Write out every record below exactly as it appears, omitting the pictures.
Materials provided: Begin
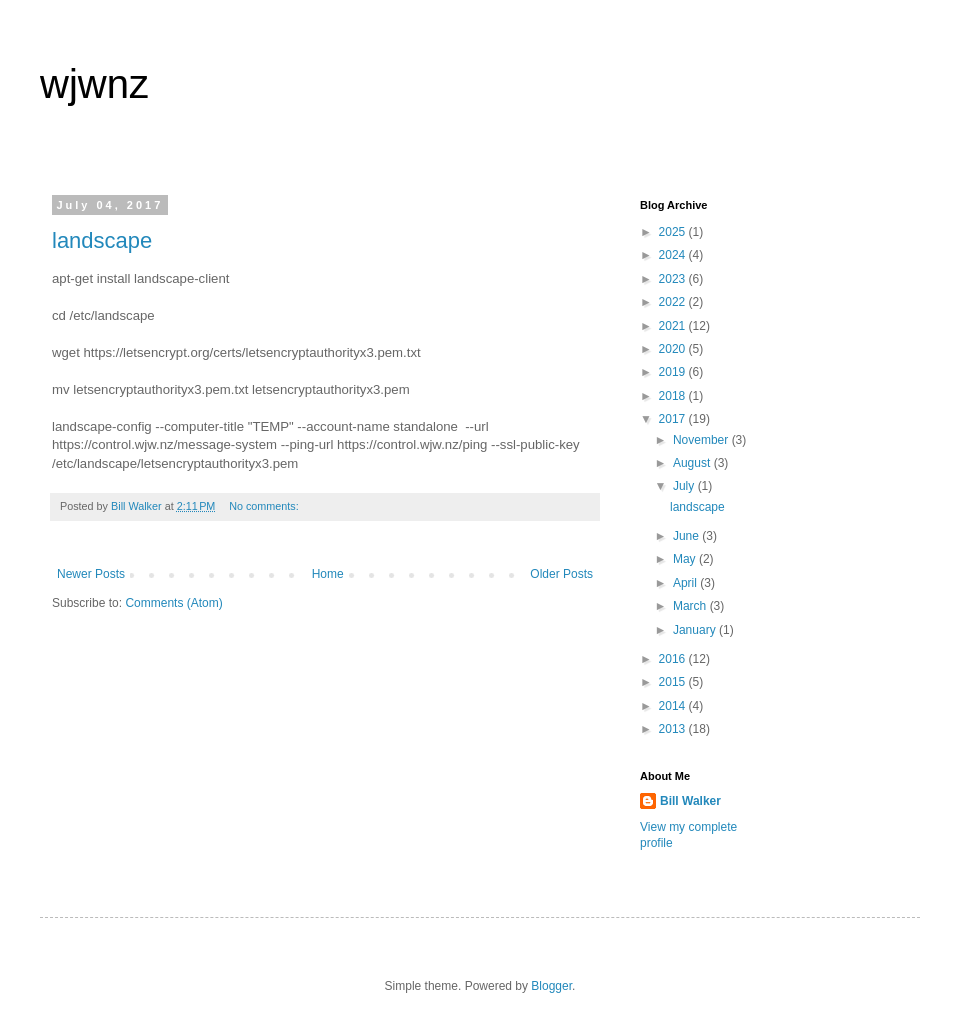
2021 (674, 326)
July (685, 486)
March (691, 606)
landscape (102, 240)
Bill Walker (690, 801)
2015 (674, 682)
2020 (674, 349)
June (687, 536)
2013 (674, 729)
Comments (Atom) (173, 603)
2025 (674, 232)
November (702, 440)
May (686, 559)
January (696, 630)
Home (328, 574)
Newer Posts (91, 574)
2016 (674, 659)
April (686, 583)
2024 (674, 255)
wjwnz (94, 84)
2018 (674, 396)
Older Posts (561, 574)
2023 (674, 279)
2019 (674, 372)
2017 (674, 419)
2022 (674, 302)
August (693, 463)
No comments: (265, 506)
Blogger (551, 986)
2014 (674, 706)
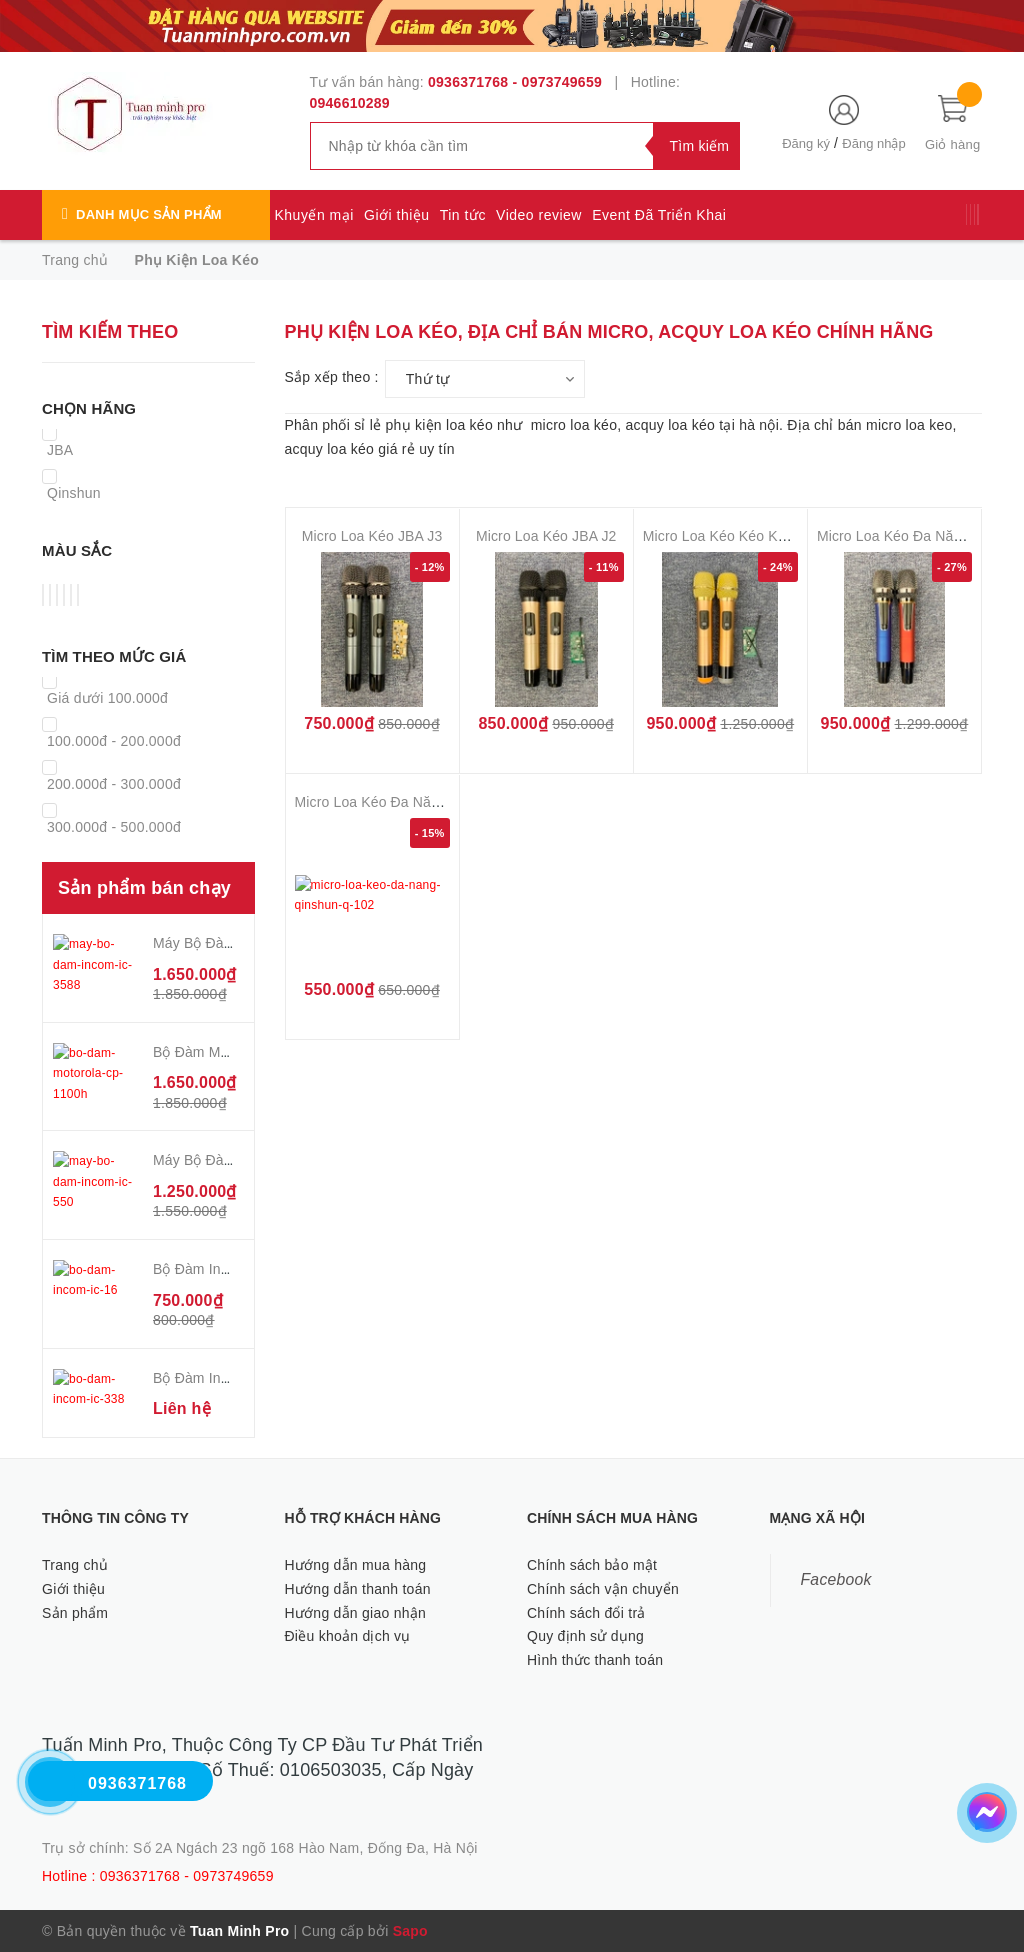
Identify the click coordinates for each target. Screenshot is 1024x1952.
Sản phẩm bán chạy (144, 888)
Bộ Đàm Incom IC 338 (223, 1378)
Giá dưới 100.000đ (107, 698)
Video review (539, 215)
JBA (60, 450)
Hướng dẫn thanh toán (358, 1589)
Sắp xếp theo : (332, 377)
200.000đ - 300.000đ (114, 784)
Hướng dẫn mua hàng (356, 1565)
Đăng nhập (873, 143)
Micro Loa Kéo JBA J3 (372, 536)
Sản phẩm (75, 1613)
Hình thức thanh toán (595, 1660)
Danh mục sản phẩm (149, 214)
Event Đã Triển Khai (659, 215)
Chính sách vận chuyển (603, 1589)
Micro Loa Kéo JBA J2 (546, 536)
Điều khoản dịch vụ (348, 1636)
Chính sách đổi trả (586, 1613)
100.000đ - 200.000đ (114, 741)
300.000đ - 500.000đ (114, 827)
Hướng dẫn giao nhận (356, 1613)
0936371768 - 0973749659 (515, 82)
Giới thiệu (397, 215)
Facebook (836, 1579)
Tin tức (463, 215)
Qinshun (74, 493)
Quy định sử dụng (585, 1636)
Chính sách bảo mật (592, 1565)
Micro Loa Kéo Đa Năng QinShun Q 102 (422, 802)
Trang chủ (75, 1565)
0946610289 (350, 103)
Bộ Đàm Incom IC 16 (219, 1269)
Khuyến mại (314, 215)
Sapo (410, 1931)
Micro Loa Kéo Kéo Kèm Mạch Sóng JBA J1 (782, 536)
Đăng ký (806, 143)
Materials provided: End
▶ **Your solution**
2021 (674, 326)
July (685, 486)
March (691, 606)
landscape (102, 240)
Bill Walker (690, 801)
2015 (674, 682)
2020 (674, 349)
June (687, 536)
2013 (674, 729)
Comments (Atom) (173, 603)
2025 (674, 232)
November (702, 440)
May (686, 559)
January (696, 630)
Home (328, 574)
Newer Posts (91, 574)
2016 (674, 659)
April (686, 583)
2024 (674, 255)
wjwnz (94, 84)
2018 (674, 396)
Older Posts (561, 574)
2023 (674, 279)
2019 (674, 372)
2017 (674, 419)
2022 (674, 302)
August (693, 463)
No comments: (265, 506)
Blogger (551, 986)
2014 (674, 706)
Identify the click coordinates for each target. Screenshot is 1024x1952.
Sản phẩm bán chạy (144, 888)
Bộ Đàm Incom IC 338 (223, 1378)
Giá dưới 100.000đ (107, 698)
Video review (539, 215)
JBA (60, 450)
Hướng dẫn thanh toán (358, 1589)
Sắp xếp theo : (332, 377)
200.000đ - 300.000đ (114, 784)
Hướng dẫn mua hàng (356, 1565)
Đăng nhập (873, 143)
Micro Loa Kéo JBA J3 (372, 536)
Sản phẩm (75, 1613)
Hình thức thanh toán (595, 1660)
Danh mục sản phẩm (149, 214)
Event Đã Triển Khai (659, 215)
Chính sách vận chuyển (603, 1589)
Micro Loa Kéo JBA J2 (546, 536)
Điều khoản dịch vụ (348, 1636)
Chính sách đổi trả (586, 1613)
100.000đ - 200.000đ (114, 741)
300.000đ - 500.000đ (114, 827)
Hướng dẫn giao nhận (356, 1613)
0936371768 - 0973749659 (515, 82)
Giới thiệu (397, 215)
Facebook (836, 1579)
Tin tức (463, 215)
Qinshun (74, 493)
Quy định sử dụng (585, 1636)
Chính sách bảo mật (592, 1565)
Micro Loa Kéo Đa Năng QinShun Q 102 (422, 802)
Trang chủ (75, 1565)
0946610289 (350, 103)
Bộ Đàm Incom IC 16 (219, 1269)
Khuyến mại (314, 215)
Sapo (410, 1931)
Micro Loa Kéo Kéo Kèm Mạch Sóng JBA J1 (782, 536)
Đăng ký (806, 143)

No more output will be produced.